**DATA EXCERPTS:**
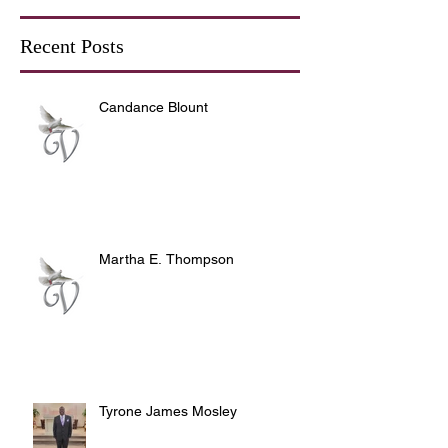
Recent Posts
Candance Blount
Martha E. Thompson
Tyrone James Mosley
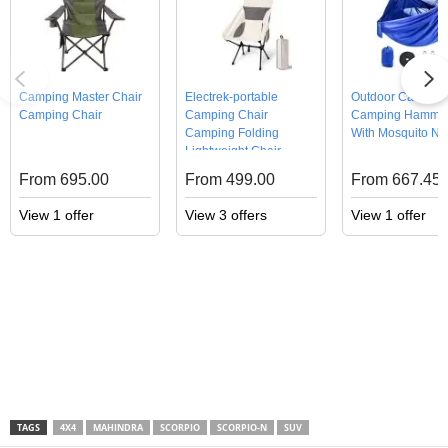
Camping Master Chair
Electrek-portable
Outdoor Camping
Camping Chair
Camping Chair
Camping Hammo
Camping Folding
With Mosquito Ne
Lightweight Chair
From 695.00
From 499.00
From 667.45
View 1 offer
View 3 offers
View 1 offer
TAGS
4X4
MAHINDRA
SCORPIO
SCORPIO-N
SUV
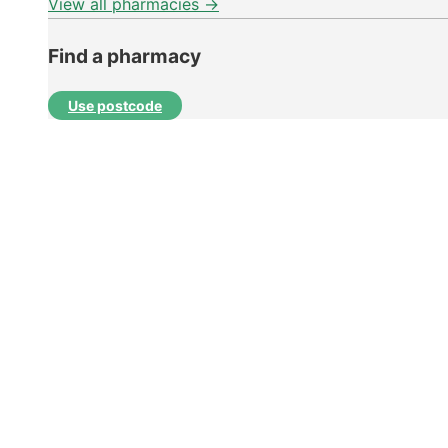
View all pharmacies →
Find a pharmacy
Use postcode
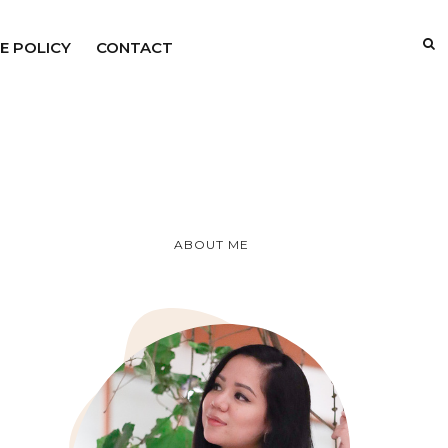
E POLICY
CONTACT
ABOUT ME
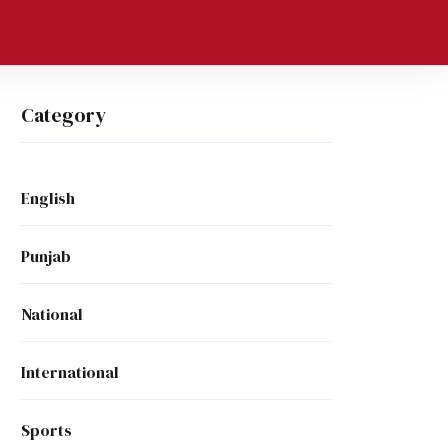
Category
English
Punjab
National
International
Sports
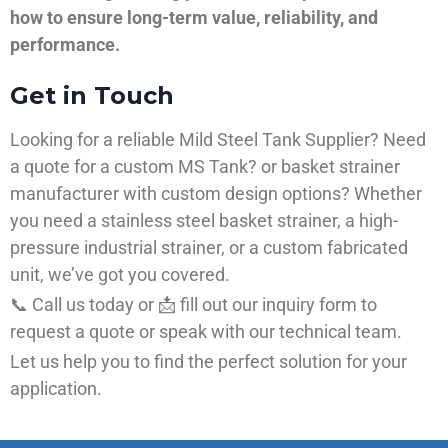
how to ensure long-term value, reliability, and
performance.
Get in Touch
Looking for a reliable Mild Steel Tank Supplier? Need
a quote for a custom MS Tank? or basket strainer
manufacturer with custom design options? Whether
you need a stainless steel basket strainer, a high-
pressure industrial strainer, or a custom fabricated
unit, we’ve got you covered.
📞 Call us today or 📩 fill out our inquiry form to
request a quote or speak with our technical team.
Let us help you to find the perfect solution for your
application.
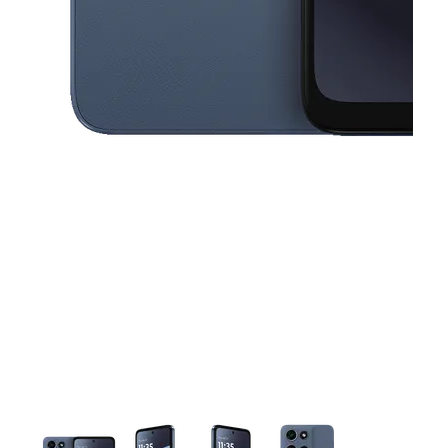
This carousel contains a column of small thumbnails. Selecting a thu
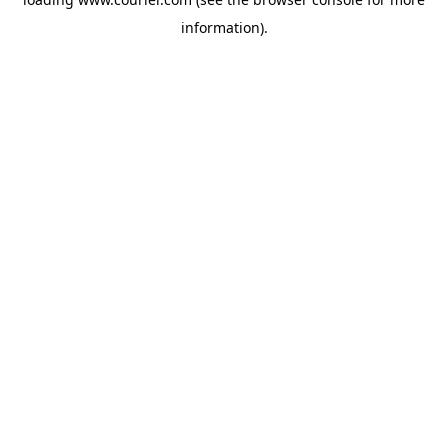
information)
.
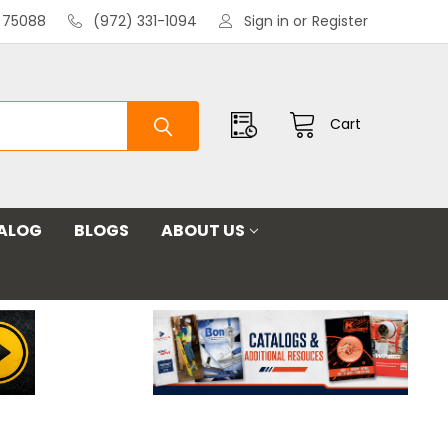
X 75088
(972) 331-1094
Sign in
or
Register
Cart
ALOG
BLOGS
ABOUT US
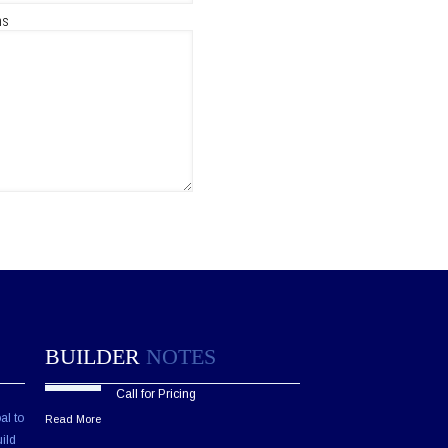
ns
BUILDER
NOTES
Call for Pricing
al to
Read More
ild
--
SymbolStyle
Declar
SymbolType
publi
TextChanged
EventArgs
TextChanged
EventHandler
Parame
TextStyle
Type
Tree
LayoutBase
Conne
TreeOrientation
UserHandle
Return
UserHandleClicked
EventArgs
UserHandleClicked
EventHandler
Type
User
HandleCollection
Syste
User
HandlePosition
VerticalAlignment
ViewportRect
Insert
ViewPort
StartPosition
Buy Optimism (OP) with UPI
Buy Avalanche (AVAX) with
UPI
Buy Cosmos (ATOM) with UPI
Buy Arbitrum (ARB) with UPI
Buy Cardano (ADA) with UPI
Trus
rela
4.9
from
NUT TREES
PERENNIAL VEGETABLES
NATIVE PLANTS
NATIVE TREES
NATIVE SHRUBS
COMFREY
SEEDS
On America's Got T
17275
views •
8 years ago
==
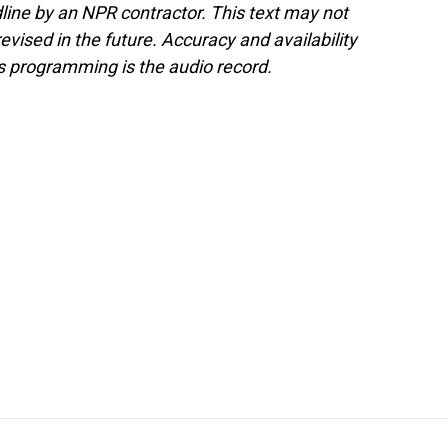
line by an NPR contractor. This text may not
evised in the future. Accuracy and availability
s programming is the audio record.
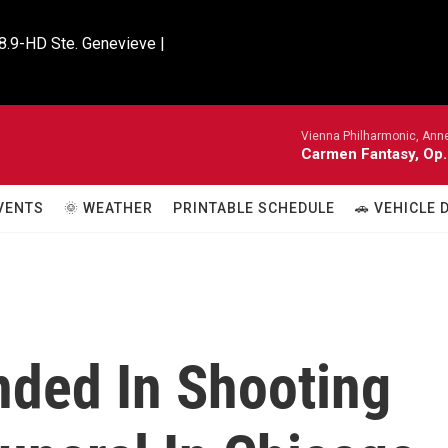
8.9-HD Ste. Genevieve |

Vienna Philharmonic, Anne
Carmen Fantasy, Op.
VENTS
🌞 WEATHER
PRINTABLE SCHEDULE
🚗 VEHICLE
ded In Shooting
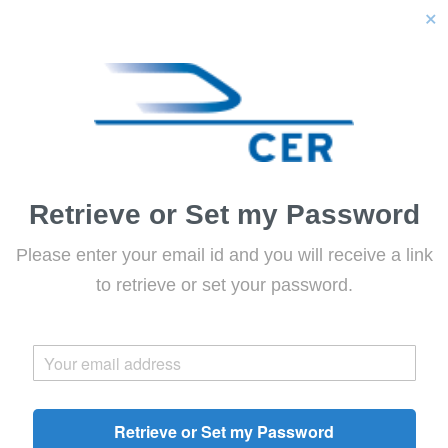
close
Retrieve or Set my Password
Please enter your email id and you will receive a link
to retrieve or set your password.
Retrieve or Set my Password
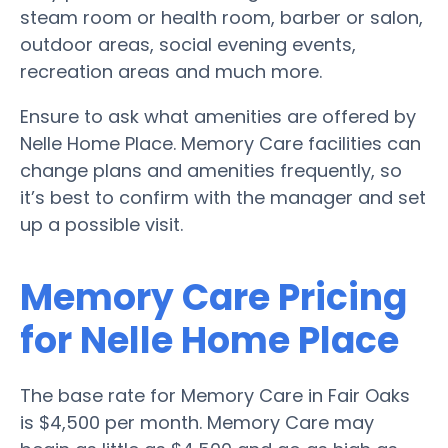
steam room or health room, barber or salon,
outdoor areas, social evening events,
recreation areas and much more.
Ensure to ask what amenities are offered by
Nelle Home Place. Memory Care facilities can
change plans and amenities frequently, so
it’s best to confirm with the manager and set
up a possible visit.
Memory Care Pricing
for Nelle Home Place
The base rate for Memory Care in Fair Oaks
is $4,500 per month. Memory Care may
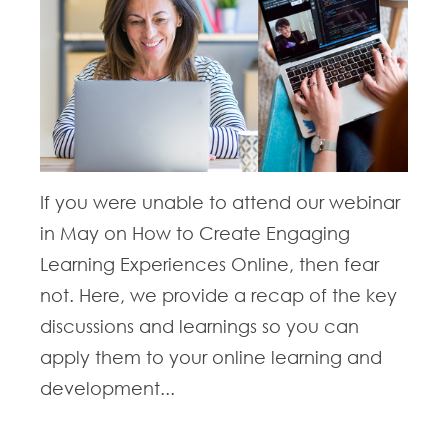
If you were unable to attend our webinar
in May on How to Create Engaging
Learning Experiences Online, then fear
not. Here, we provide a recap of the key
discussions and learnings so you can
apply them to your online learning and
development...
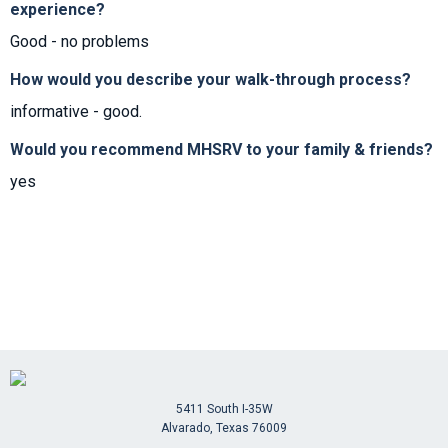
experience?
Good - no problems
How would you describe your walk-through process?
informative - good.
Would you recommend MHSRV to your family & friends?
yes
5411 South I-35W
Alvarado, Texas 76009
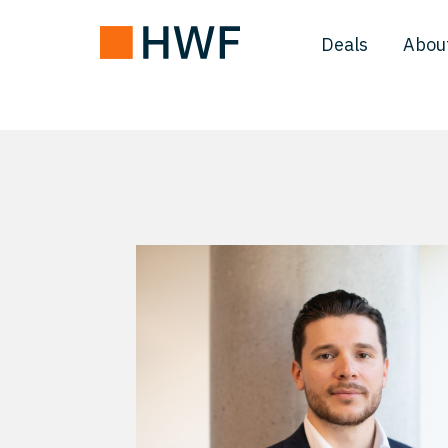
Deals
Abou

**DIRECTIONS:** For each line of the listing that holds the word "quote", show that line.

**RESULT FOR THIS EXERCISE:**
a quote for a custom MS Tank? or basket strainer
request a quote or speak with our technical team.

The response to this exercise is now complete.